The output from the study can be utilised in different further risk analysis processes.

A SIL Determination study is a form of risk assessment, required to determine whether there are any SIL requirements for SIFs. This involves determining the necessary risk reduction required to meet the tolerable risk for specific hazardous scenarios. This typically involves:

• Determining the potential frequency and consequence of an undesired event which causes a specific hazard;
• Determining the risk reduction provided by other protection measures and the resulting risk gap;

Assignment of SIL requirements for SIFs based on any resulting risk gaps in accordance with IEC 61508 (or sector specific standard e.g. IEC 61511).

SIL Verification (Safety Integrity Level Verification) is the common term utilised to express the activity of confirming whether the required risk reduction determined within the SIL Determination study has been achieved.  Typically, the work involves evaluating the proposed equipment from a Random Hardware Reliability and Architectural assessment perspective.

A Quantitative Risk Assessment (QRA) is a formal and systematic risk analysis approach to quantifying the risks associated with the operation of a process or system. A QRA is an essential tool to support the understanding of exposure of risk to employees, the environment, company assets and its reputation. A QRA also helps to make cost effective decisions and manages the risks for the entire asset lifecycle.

IEC 61511 is the sector specific standard for electrical and/or electronic and/or programmable electronic (E/E/PE) systems within the process sector. The series of documents have been developed following the basic safety publication IEC 61508 for application within the process sector.

The standard covers the following aspects of functional safety within the process sector (excluding nuclear):

• Framework for requirements (hardware, software and integration as a system)
• Management requirements
• Competence and assurance requirements.

The standard utilises different terminology which is more aligned to the industries which it serves. A safety related system becomes a Safety Instrumented System for instance.
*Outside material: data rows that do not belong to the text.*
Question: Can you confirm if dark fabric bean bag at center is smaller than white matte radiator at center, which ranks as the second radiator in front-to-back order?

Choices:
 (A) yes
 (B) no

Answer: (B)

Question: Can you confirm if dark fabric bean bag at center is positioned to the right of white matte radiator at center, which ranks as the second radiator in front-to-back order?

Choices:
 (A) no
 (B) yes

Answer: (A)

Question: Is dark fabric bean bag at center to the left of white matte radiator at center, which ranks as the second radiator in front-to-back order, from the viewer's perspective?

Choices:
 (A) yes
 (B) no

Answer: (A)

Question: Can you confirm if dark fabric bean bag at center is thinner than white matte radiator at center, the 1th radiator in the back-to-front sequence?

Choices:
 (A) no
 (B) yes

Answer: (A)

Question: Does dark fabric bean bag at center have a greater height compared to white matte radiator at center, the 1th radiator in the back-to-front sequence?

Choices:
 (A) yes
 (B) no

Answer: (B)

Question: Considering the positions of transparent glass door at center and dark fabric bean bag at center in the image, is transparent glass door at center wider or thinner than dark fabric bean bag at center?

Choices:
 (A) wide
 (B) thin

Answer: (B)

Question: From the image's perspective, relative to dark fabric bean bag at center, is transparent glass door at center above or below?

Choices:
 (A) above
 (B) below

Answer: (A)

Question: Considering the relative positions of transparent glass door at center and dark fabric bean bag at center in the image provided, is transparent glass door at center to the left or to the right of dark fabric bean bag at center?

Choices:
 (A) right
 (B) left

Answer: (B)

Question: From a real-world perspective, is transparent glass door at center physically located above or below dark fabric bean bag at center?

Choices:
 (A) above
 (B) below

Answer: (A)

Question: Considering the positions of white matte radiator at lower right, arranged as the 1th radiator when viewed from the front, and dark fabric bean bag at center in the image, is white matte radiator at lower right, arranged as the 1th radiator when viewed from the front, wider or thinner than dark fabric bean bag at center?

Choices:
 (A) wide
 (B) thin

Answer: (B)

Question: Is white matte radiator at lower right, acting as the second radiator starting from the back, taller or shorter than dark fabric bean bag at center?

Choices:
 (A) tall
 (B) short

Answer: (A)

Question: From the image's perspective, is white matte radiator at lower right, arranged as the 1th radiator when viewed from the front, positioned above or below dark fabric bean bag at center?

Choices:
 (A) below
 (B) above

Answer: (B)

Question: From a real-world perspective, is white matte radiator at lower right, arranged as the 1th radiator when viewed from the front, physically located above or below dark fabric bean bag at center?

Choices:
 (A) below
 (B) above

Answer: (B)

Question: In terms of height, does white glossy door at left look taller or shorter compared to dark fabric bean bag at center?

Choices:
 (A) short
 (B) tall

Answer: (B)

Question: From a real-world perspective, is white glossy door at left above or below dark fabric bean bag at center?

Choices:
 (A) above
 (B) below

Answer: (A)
IEC 62061 is the sector specific standard for electrical and/or electronic and/or programmable electronic (E/E/PE) systems within machinery safety. The series of documents have been developed following the basic safety publication IEC 61508 for application within machinery safety.

The standard covers the following aspects of functional safety within machinery safety:

• Functional Requirements specification
• Safety Integrity Requirements

As machinery can be used with often access to hazardous zones and potential harm to people the standard provides specific guidance on the handling of these ‘High Demand / Continuous Demand’ safety systems.
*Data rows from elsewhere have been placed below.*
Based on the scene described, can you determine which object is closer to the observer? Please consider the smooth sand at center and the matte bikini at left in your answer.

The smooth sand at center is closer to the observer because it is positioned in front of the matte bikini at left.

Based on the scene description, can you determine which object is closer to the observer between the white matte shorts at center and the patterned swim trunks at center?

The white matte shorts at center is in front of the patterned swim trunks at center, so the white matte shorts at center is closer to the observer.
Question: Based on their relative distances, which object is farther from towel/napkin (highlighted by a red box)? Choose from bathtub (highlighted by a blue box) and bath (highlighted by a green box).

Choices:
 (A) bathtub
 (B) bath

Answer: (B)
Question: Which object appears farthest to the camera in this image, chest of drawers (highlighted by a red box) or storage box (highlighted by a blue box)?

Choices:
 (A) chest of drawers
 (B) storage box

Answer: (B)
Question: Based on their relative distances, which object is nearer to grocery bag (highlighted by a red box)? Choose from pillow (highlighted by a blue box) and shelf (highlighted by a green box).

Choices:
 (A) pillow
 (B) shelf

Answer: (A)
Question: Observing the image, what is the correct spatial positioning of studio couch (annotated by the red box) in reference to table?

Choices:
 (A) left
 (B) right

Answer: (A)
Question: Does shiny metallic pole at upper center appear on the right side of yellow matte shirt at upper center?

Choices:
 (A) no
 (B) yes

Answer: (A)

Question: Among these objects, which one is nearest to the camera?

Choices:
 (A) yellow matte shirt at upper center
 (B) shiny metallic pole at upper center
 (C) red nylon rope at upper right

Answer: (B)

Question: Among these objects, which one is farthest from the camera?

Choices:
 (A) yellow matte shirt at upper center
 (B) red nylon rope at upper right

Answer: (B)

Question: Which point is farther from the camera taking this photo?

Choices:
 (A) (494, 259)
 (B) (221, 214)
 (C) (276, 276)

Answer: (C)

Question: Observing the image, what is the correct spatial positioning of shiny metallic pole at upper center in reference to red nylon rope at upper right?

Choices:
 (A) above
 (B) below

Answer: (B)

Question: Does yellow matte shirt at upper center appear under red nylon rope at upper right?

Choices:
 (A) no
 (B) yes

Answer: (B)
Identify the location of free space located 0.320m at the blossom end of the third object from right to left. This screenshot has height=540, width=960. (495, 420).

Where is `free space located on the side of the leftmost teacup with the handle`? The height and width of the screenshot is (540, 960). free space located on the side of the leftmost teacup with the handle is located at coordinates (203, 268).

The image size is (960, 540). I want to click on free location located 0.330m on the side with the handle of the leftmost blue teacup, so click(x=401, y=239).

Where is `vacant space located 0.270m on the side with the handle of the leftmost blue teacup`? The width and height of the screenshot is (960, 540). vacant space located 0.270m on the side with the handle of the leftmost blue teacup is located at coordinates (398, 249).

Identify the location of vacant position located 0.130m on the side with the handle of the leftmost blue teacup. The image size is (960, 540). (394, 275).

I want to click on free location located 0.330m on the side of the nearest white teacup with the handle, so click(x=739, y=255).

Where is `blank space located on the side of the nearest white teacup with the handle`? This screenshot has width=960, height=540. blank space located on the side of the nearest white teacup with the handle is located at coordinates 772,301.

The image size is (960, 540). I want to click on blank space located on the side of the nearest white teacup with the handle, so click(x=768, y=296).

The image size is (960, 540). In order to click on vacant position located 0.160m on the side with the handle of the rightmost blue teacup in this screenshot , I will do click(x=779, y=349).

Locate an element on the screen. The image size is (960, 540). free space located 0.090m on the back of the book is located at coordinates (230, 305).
The standard utilises different terminology which is more aligned to the industries which it serves. A safety related system becomes a Safety Related Control System for instance.

The application of IEC 62061 supports the technical file within the EU with regards to the successful application of the CE mark to the equipment, which it protects, and the Provision of Work Equipment Regulations (PUWER) 1998 assessments within the United Kingdom

ISO 13849 is a machinery safety standard and provides safety requirements and guidance of the principles for the design and integration of safety-related parts into control systems, including software. The standard deals with control systems irrespective of the implementation techniques / technology: electronic, pneumatic, hydraulic, mechanical.

The standard utilises the Protection Level Rating (PLr) concept from PLa to PLe where PLe has the highest safety impact in the event of no protection being in place and PLa being the lowest impact.

As machinery can be used with often access to hazardous zones and potential harm to people the standard provides specific guidance on the handling of these ‘High Demand / Continuous Demand’ safety systems.

The application of ISO 13849 supports the technical file within the EU with regards to the successful application of the CE mark to the equipment, which it protects, and the Provision of Work Equipment Regulations (PUWER) 1998 assessments within the United Kingdom.